Richard went to the Queen and helped her to her feet.

‘These men shall learn that I am the King,’ he muttered.

His uncle Gloucester said in a loud voice: ‘It is because we wish you to remain King that we bring these charges and are determined to see them carried out.’

There it was again, the threat. He could almost hear his great-grandfather’s cries coming all the way from Berkeley Castle.

‘We cannot spare Simon Burley,’ said Gloucester firmly. ‘Your cousin Bolingbroke has soft feeling for him too. But though he has made himself our ally I could not spare this man for him.’

A further insult, thought Richard. Not even for Henry of Bolingbroke when the Queen had gone on her knees to him!

‘So you have sentenced him to the traitor’s death!’ cried Richard.

‘He is a traitor,’ retorted Gloucester.

The traitor’s death. Hanged, drawn and quartered – that venerable old friend to be so treated!

‘That,’ said Richard determinedly, ‘is something I shall not allow.’

Gloucester shrugged his shoulders. The point was that the man was removed from the sphere of influence. How he went was not all that important. It might be advisable to give way on this point. Let Burley go by way of the axe.

He died on Tower Hill, that dear old friend.

The King and Queen were plunged into melancholy. There was nothing to be done now but mourn, and, thought the King, plan vengeance.

Thomas Arundel was made Archbishop of York in Neville’s place and the government was carried on in Richard’s name.

Chapter XIII

TRAGEDY AT SHEEN

As she sat stitching at one of her gowns in the manor of Kettlethorpe, Catherine Swynford was brooding as she often did on that period in her life which on looking back seemed so brief and so glorious.

She had been exalted then; not because she had been admired by the son of a King but because she had loved and been loved. She had believed then – and again but briefly – that the love she and John of Gaunt had borne each other was rare in the history of the world.

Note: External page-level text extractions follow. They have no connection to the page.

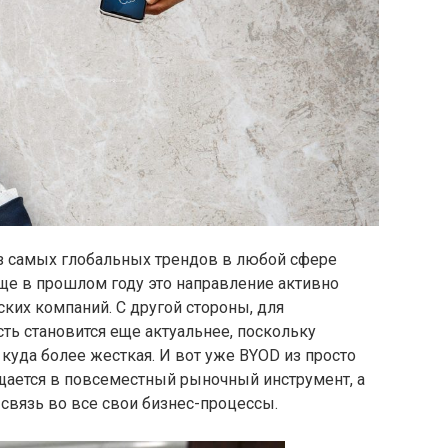
з самых глобальных трендов в любой сфере
ще в прошлом году это направление активно
ких компаний. С другой стороны, для
ть становится еще актуальнее, поскольку
уда более жесткая. И вот уже BYOD из просто
ется в повсеместный рыночный инструмент, а
связь во все свои бизнес-процессы.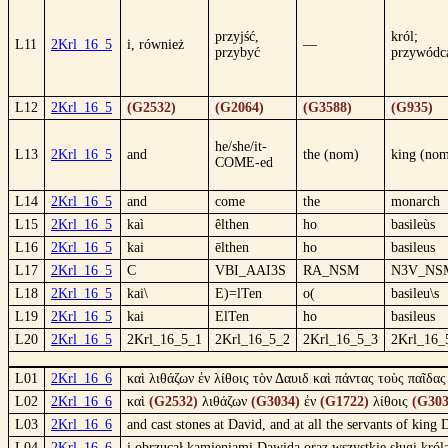
przyjść,
król;
L11
2Krl_16_5
i, również
—
przybyć
przywódc
L12
2Krl_16_5
(G2532)
(G2064)
(G3588)
(G935)
he/she/it-
L13
2Krl_16_5
and
the (nom)
king (no
COME-ed
L14
2Krl_16_5
and
come
the
monarch
L15
2Krl_16_5
kaì
êlthen
ho
basileùs
L16
2Krl_16_5
kai
ēlthen
ho
basileus
L17
2Krl_16_5
C
VBI_AAI3S
RA_NSM
N3V_NS
L18
2Krl_16_5
kai\
E)=lTen
o(
basileu\s
L19
2Krl_16_5
kai
ElTen
ho
basileus
L20
2Krl_16_5
2Krl_16_5_1
2Krl_16_5_2
2Krl_16_5_3
2Krl_16_
L01
2Krl_16_6
καὶ λιθάζων ἐν λίθοις τὸν Δαυιδ καὶ πάντας τοὺς παῖδα
L02
2Krl_16_6
καὶ
(G2532)
λιθάζων
(G3034)
ἐν
(G1722)
λίθοις
(G303
L03
2Krl_16_6
and cast stones at David, and at all the servants of king
L04
2Krl_16_6
i obrzucał kamieniami Dawida oraz wszystkie sługi król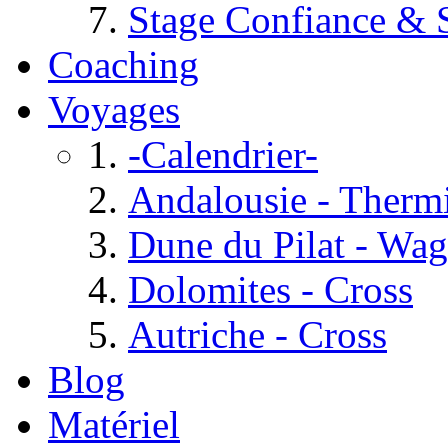
Stage Confiance & S
Coaching
Voyages
-Calendrier-
Andalousie - Therm
Dune du Pilat - Wa
Dolomites - Cross
Autriche - Cross
Blog
Matériel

There had been times when she had deluded herself into believing that it would go on for ever. She should have been wiser. It was true that the convent-bred girl had become the wife of an obscure knight and had lived largely away from great events. And then she had seen him. He had seemed to her like a god. John of Gaunt, the most notorious man in England, and he had been her lover.

All was over. But she would never forget; and there could never be any real contentment for her because always her thoughts would be straying back to the past with that infinite longing which would not be subdued. It imbued everything with a gentle melancholy. Yes, she accepted fate but she could never be truly happy again.

He had been good to their children. He had done what he said he would; but the fact remained that they were bastards, though bastards of royal blood. There were plenty of those about. But hers were different, she had always maintained. They had not been begotten in some hurried fumble. They had been conceived in love.

But what was the use? It was over and done.